Silverman Paul M
Department of Radiology, University of Texas MD Anderson Cancer Center, Houston, TX 77030, USA.
Cancer Imaging. 2006 Nov 8;6(1):175-81. doi: 10.1102/1470-7330.2006.0024.
Conventional, single-slice helical computed tomography (SSCT) allowed for scanning the majority of the liver during the critical portal venous phase. This was often referred to as the 'optimal temporal window'. The introduction of current day multislice CT (MSCT) now allows us to acquire images in a much shorter time and more precisely than ever before. This yields increased conspicuity between low attenuation lesions and the enhanced normal liver parenchyma and optimal imaging for the vast majority of hepatic hypovascular metastases. Most importantly, these scanners, when compared to conventional non-helical scanners, avoid impinging upon the 'equilibrium' phase when tumors can become isodense/invisible.
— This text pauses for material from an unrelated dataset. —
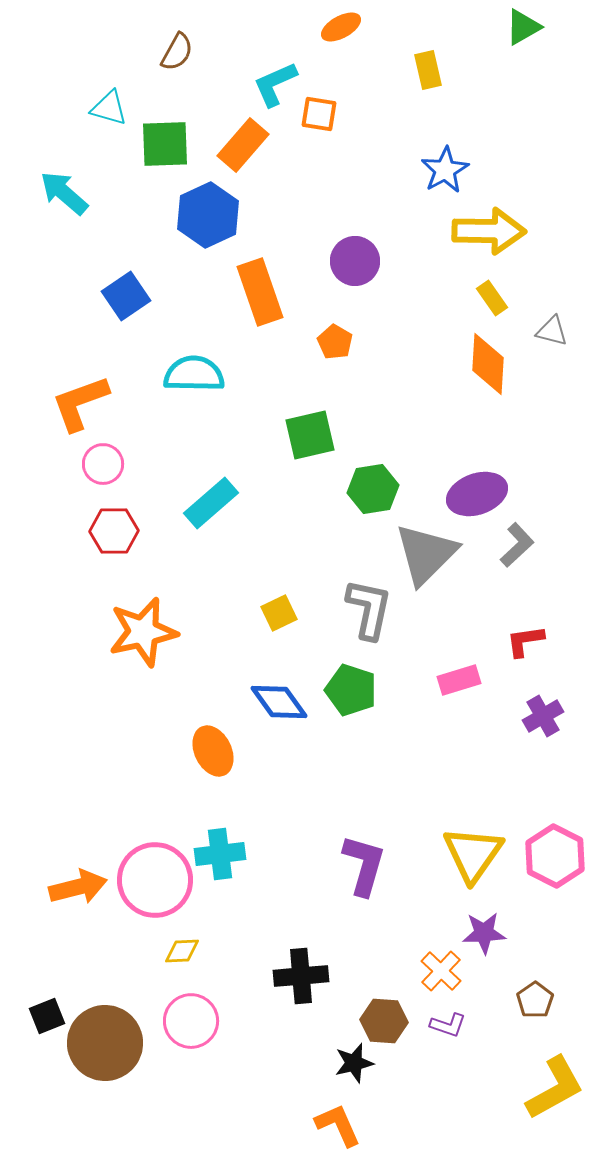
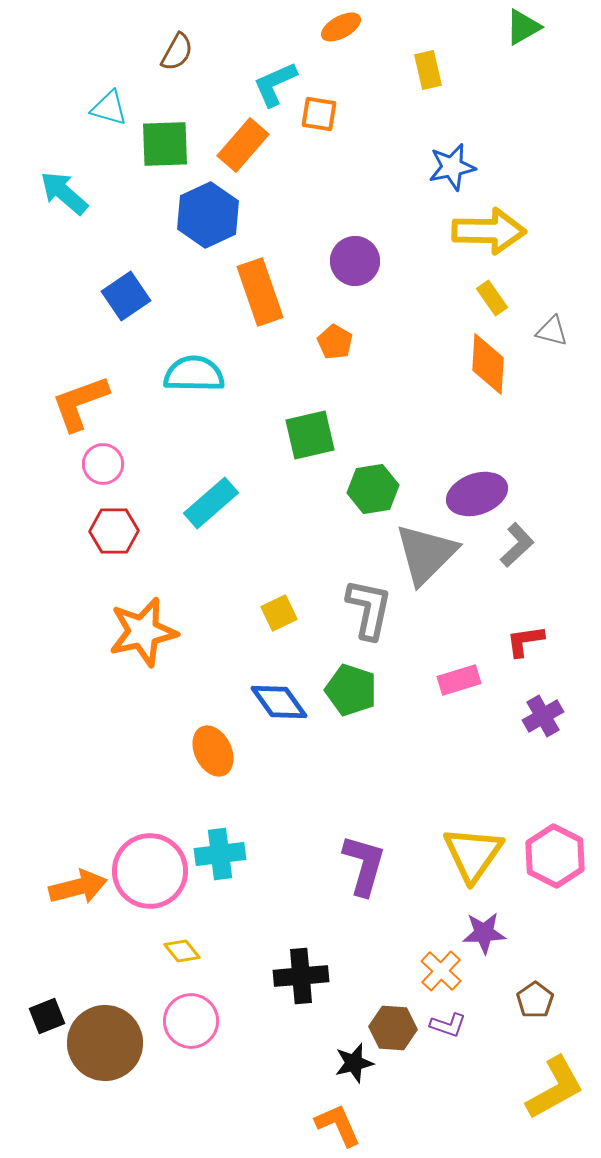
blue star at (445, 170): moved 7 px right, 3 px up; rotated 18 degrees clockwise
pink circle at (155, 880): moved 5 px left, 9 px up
yellow diamond at (182, 951): rotated 54 degrees clockwise
brown hexagon at (384, 1021): moved 9 px right, 7 px down
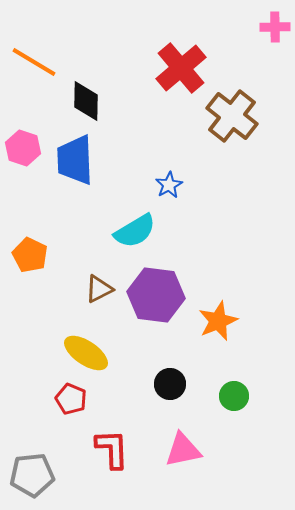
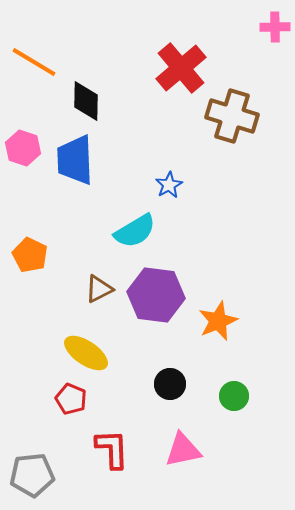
brown cross: rotated 21 degrees counterclockwise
MSCT also allows for true multiphase scanning during the arterial and late arterial phases for detection of hypervascular metastases. The MSCT imaging speed has increased significantly over the past years with the introduction of 32- and 64-detector systems and will continue to increase in the future volumetric CT. This provides a number of important gains that are discussed in detail.
传统的单层螺旋计算机断层扫描(SSCT)能够在关键的门静脉期对大部分肝脏进行扫描。这一时期通常被称为“最佳时间窗”。如今多层螺旋CT(MSCT)的出现,使我们能够比以往任何时候都更快、更精确地获取图像。这使得低衰减病变与强化的正常肝实质之间的对比度增加,并且能对绝大多数肝脏乏血供转移瘤进行最佳成像。最重要的是,与传统非螺旋扫描仪相比,这些扫描仪能够避免在肿瘤可能变为等密度/不可见的“平衡”期进行扫描。MSCT还能在动脉期和延迟动脉期进行真正的多期扫描,以检测富血供转移瘤。在过去几年中,随着32排和64排探测器系统的引入,MSCT的成像速度显著提高,未来的容积CT成像速度还将继续提升。这带来了许多重要的优势,将在下文详细讨论。